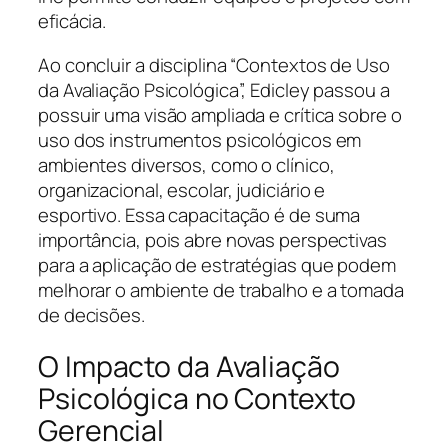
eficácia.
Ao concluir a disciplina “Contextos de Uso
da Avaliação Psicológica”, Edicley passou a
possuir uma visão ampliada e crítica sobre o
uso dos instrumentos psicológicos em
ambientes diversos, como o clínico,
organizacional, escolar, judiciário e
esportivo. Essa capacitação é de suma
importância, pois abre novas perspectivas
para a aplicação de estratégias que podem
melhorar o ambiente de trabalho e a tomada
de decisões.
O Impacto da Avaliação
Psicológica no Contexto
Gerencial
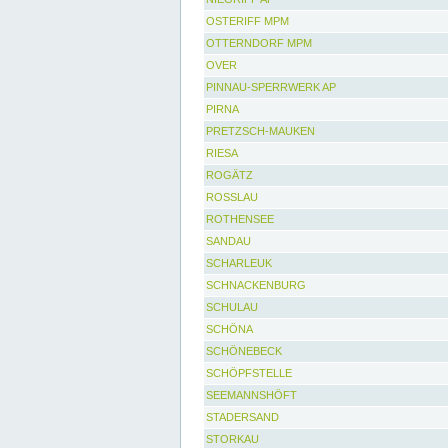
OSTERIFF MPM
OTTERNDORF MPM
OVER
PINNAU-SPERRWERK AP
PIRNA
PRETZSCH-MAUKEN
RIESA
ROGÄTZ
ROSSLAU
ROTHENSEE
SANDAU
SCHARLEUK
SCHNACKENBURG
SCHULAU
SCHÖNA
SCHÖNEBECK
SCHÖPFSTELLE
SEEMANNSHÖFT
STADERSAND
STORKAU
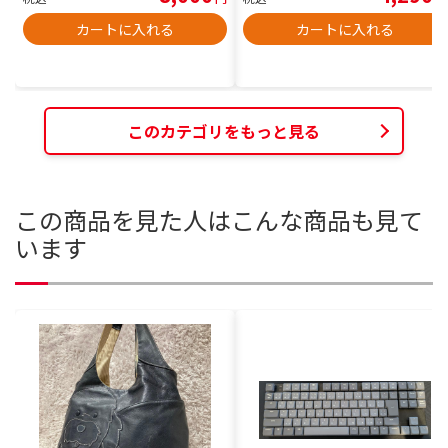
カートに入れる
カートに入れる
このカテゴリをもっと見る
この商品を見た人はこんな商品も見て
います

--

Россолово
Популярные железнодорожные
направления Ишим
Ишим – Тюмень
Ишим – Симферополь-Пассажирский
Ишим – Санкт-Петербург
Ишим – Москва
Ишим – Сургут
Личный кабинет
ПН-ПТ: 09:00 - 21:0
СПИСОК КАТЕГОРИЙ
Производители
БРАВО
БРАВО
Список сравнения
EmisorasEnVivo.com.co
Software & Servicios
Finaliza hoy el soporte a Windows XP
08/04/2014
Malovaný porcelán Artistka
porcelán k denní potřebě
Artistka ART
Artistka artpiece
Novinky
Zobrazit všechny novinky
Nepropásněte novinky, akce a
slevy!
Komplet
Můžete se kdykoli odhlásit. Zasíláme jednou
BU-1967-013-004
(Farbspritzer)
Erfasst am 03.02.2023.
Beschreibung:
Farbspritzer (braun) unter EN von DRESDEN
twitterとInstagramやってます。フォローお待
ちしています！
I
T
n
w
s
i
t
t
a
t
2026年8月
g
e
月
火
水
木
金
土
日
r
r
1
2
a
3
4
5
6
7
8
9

...

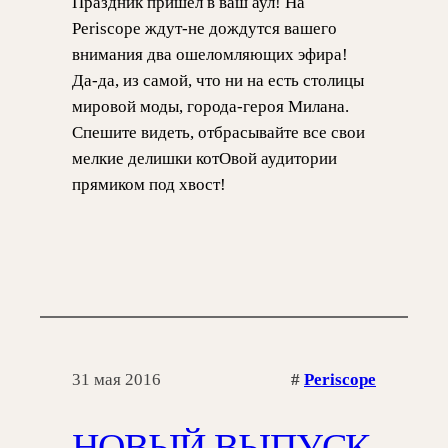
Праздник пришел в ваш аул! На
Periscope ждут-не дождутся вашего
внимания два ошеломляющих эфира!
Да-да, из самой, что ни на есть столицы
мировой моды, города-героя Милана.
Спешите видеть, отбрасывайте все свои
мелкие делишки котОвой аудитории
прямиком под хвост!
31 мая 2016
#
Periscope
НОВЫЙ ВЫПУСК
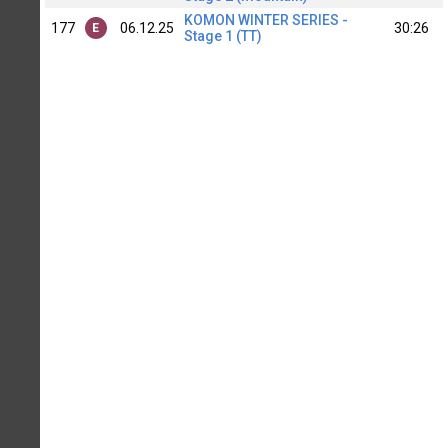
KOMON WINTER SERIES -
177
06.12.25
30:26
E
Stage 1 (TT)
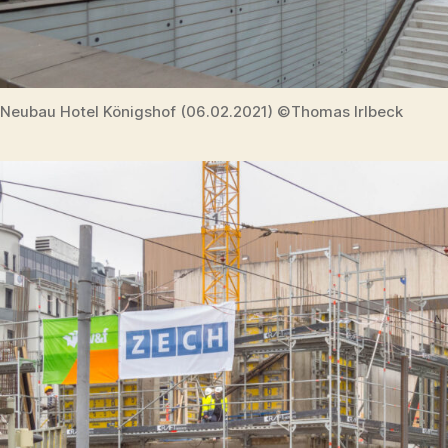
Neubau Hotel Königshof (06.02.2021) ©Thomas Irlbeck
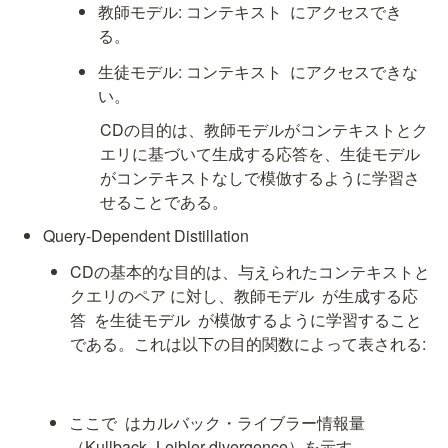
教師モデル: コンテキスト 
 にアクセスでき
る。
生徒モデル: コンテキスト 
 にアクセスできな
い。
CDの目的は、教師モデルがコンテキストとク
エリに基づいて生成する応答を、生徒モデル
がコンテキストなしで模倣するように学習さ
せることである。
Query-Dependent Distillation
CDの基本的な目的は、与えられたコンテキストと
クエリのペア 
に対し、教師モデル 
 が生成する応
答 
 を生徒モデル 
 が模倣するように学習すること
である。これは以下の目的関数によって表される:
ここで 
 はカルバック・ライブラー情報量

§ **REQUIRED ACTION**: In the records above, the line with "が模倣するように学習すること" marks the start and the line with "はカルバック・ライブラー情報量" marks the end; copy that stretch exactly, both lines included, and nothing else.

§ **EXERCISE SOLUTION**:
 が模倣するように学習すること
である。これは以下の目的関数によって表される:
ここで 
 はカルバック・ライブラー情報量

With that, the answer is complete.